In your copy, leave out the pictures and output only the lines from the one holding "Identify the click" through the end of the data below, exactly.
───── Given records
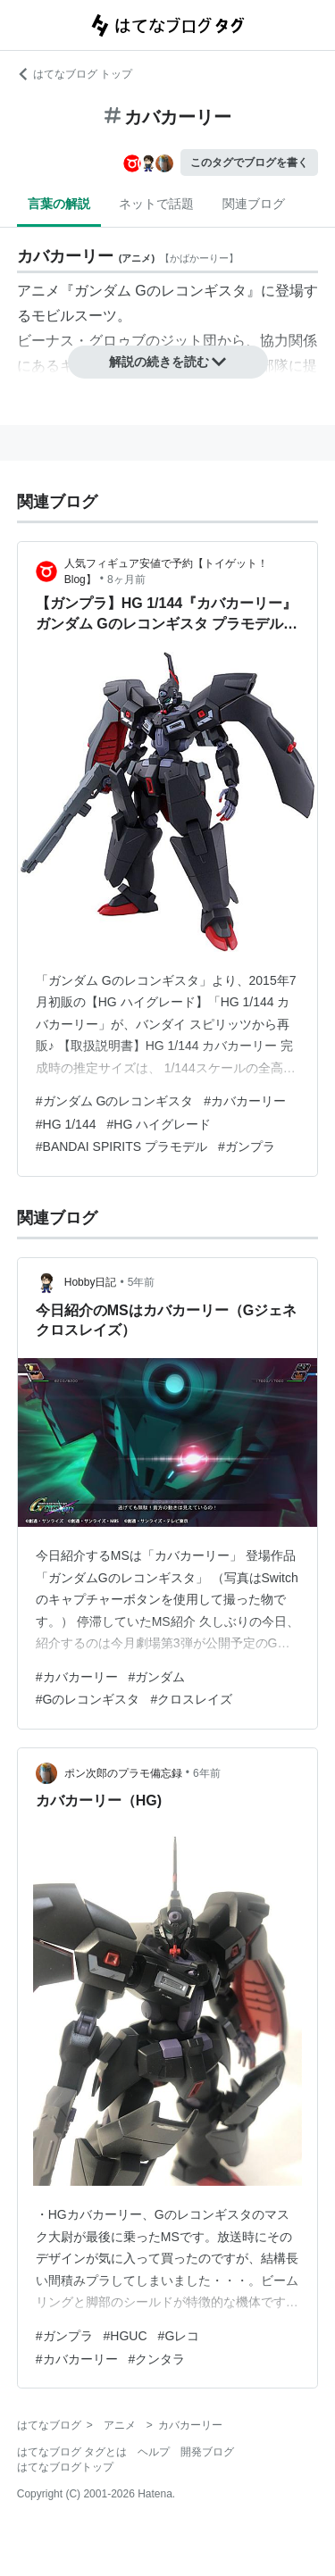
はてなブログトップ (65, 2467)
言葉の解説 (59, 203)
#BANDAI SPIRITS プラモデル (121, 1146)
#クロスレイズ (191, 1699)
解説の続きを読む (168, 361)
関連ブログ (253, 203)
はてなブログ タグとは (72, 2452)
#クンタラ (157, 2359)
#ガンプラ (246, 1146)
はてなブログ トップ (74, 74)
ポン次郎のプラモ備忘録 (123, 1773)
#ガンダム (157, 1677)
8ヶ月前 (126, 579)
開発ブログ (207, 2452)
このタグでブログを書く (249, 162)
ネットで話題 (156, 203)
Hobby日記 (90, 1282)
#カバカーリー (245, 1101)
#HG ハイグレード (158, 1124)
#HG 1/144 (66, 1124)
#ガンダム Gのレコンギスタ (115, 1101)
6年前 (207, 1773)
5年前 (141, 1282)
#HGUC (125, 2336)
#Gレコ (179, 2336)
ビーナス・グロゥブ (81, 340)
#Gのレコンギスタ (88, 1699)
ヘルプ (154, 2452)
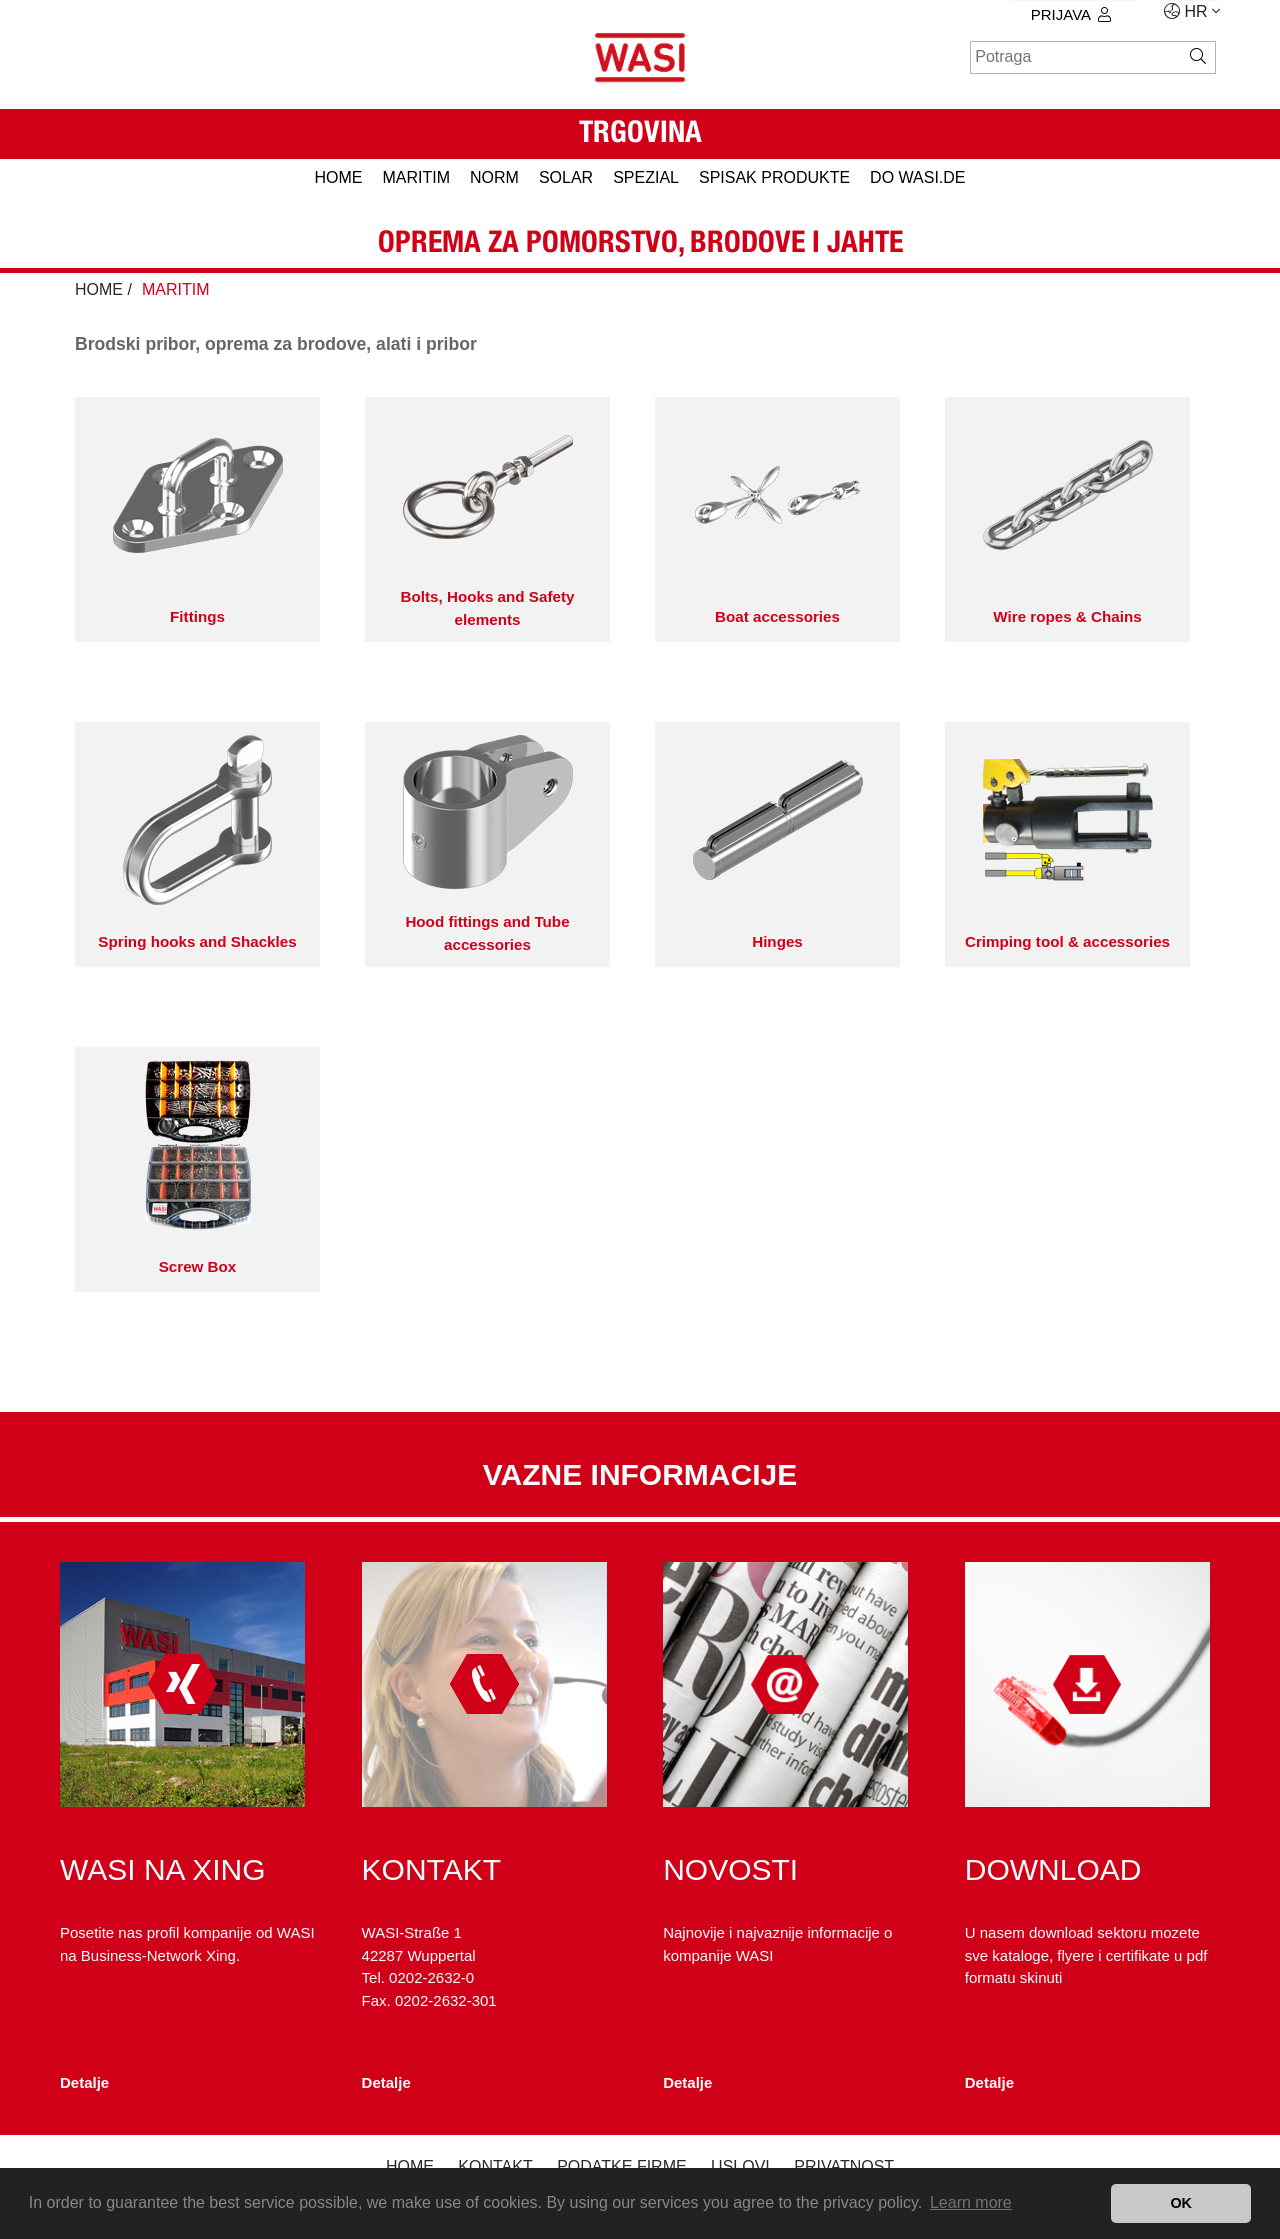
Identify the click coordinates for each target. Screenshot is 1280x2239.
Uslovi (740, 2166)
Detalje (84, 2082)
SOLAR (566, 177)
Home (410, 2166)
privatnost (844, 2166)
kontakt (495, 2166)
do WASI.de (917, 177)
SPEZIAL (646, 177)
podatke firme (622, 2166)
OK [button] (1181, 2203)
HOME (338, 177)
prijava (1071, 14)
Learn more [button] (971, 2202)
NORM (494, 177)
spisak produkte (774, 177)
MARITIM (416, 177)
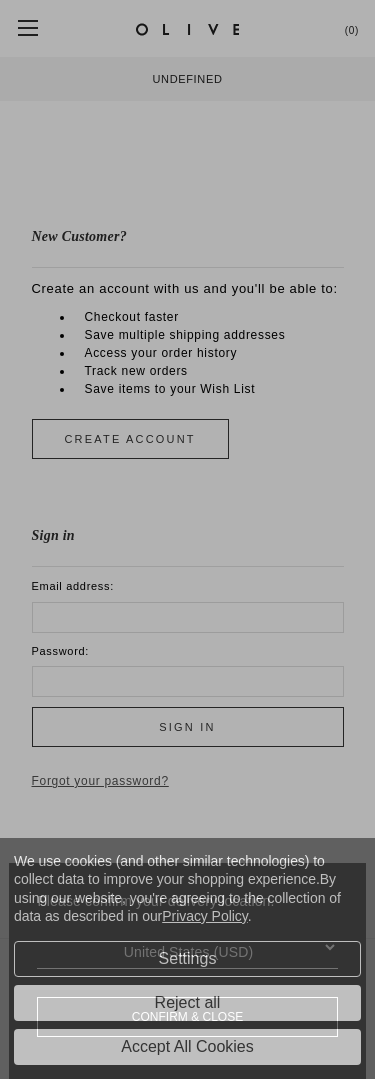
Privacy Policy (204, 916)
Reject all (188, 1002)
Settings (188, 958)
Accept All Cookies (187, 1046)
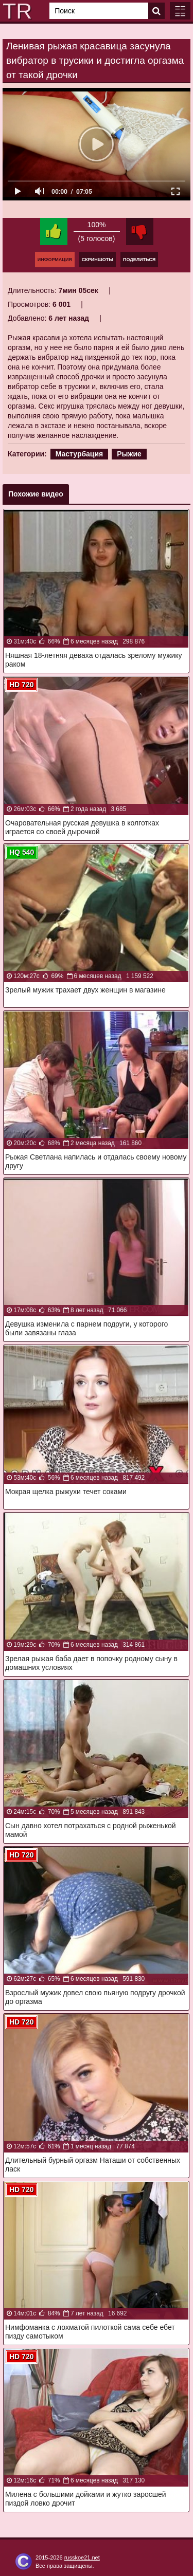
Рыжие (129, 454)
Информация (55, 259)
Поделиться (139, 259)
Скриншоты (97, 259)
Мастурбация (79, 454)
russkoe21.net (82, 2557)
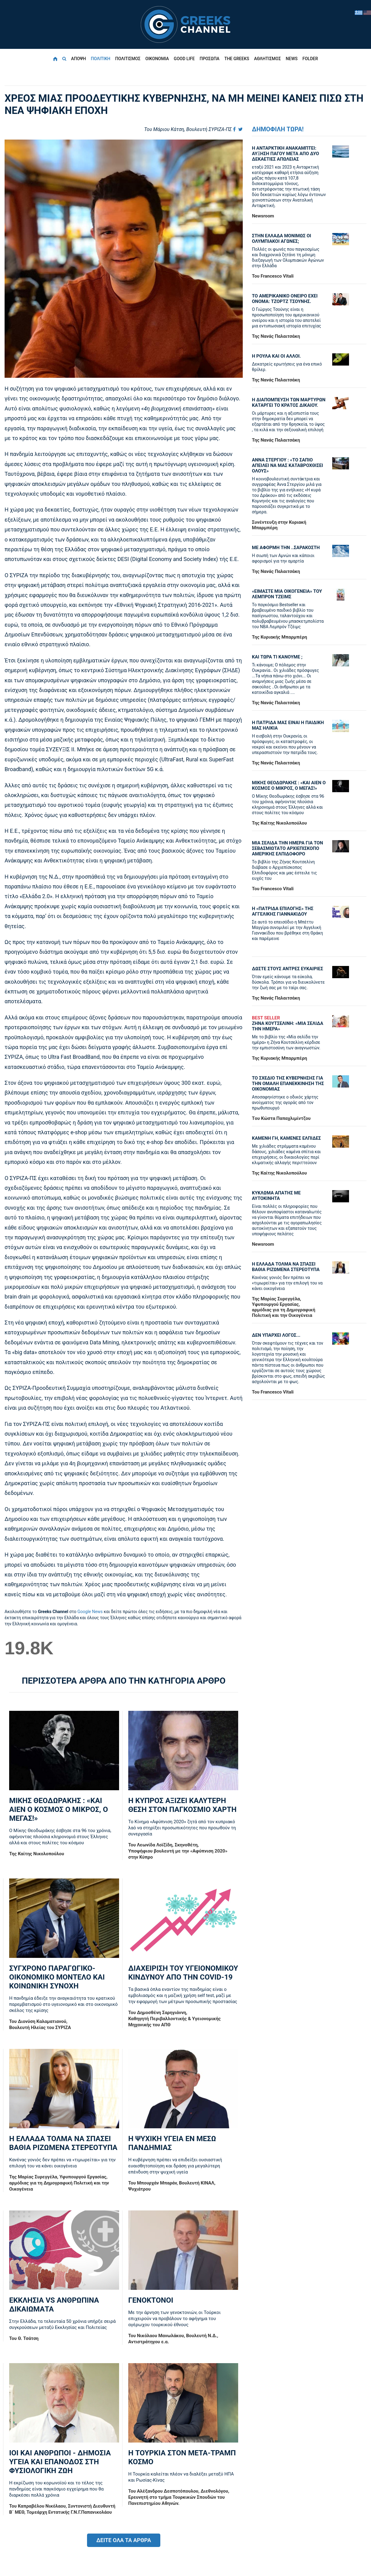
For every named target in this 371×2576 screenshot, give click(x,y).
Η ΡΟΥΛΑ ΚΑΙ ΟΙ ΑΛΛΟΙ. (276, 356)
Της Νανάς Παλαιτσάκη (276, 336)
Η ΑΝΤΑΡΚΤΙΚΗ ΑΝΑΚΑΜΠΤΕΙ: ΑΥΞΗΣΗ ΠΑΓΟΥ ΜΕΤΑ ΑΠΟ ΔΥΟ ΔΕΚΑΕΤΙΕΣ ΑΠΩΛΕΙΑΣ (285, 153)
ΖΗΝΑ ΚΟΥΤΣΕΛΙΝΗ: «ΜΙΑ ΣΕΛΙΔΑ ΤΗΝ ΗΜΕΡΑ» (289, 1023)
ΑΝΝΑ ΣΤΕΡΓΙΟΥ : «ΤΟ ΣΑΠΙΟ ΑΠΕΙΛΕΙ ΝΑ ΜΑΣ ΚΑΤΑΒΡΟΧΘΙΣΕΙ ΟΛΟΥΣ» (287, 465)
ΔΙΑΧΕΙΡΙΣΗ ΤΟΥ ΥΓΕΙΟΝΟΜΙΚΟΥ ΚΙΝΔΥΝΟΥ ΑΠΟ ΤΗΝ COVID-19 (183, 1972)
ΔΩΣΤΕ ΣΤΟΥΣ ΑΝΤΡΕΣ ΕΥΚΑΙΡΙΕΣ (287, 968)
──────────
*Completed task:*
Identify the click coordinates for each target. Screenshot is 1280x2239.
Uslovi (740, 2166)
Detalje (84, 2082)
SOLAR (566, 177)
Home (410, 2166)
privatnost (844, 2166)
kontakt (495, 2166)
do WASI.de (917, 177)
SPEZIAL (646, 177)
podatke firme (622, 2166)
OK [button] (1181, 2203)
HOME (338, 177)
prijava (1071, 14)
Learn more [button] (971, 2202)
NORM (494, 177)
spisak produkte (774, 177)
MARITIM (416, 177)
Privacy Policy (204, 916)
Reject all (188, 1002)
Settings (188, 958)
Accept All Cookies (187, 1046)
Рыжие (129, 454)
Информация (55, 259)
Поделиться (139, 259)
Скриншоты (97, 259)
Мастурбация (79, 454)
russkoe21.net (82, 2557)
For every named target in this 371×2576 screenshot, give click(x,y).
Η ΡΟΥΛΑ ΚΑΙ ΟΙ ΑΛΛΟΙ. (276, 356)
Της Νανάς Παλαιτσάκη (276, 336)
Η ΑΝΤΑΡΚΤΙΚΗ ΑΝΑΚΑΜΠΤΕΙ: ΑΥΞΗΣΗ ΠΑΓΟΥ ΜΕΤΑ ΑΠΟ ΔΥΟ ΔΕΚΑΕΤΙΕΣ ΑΠΩΛΕΙΑΣ (285, 153)
ΖΗΝΑ ΚΟΥΤΣΕΛΙΝΗ: «ΜΙΑ ΣΕΛΙΔΑ ΤΗΝ ΗΜΕΡΑ» (289, 1023)
ΑΝΝΑ ΣΤΕΡΓΙΟΥ : «ΤΟ ΣΑΠΙΟ ΑΠΕΙΛΕΙ ΝΑ ΜΑΣ ΚΑΤΑΒΡΟΧΘΙΣΕΙ ΟΛΟΥΣ» (287, 465)
ΔΙΑΧΕΙΡΙΣΗ ΤΟΥ ΥΓΕΙΟΝΟΜΙΚΟΥ ΚΙΝΔΥΝΟΥ ΑΠΟ ΤΗΝ COVID-19 (183, 1972)
ΔΩΣΤΕ ΣΤΟΥΣ ΑΝΤΡΕΣ ΕΥΚΑΙΡΙΕΣ (287, 968)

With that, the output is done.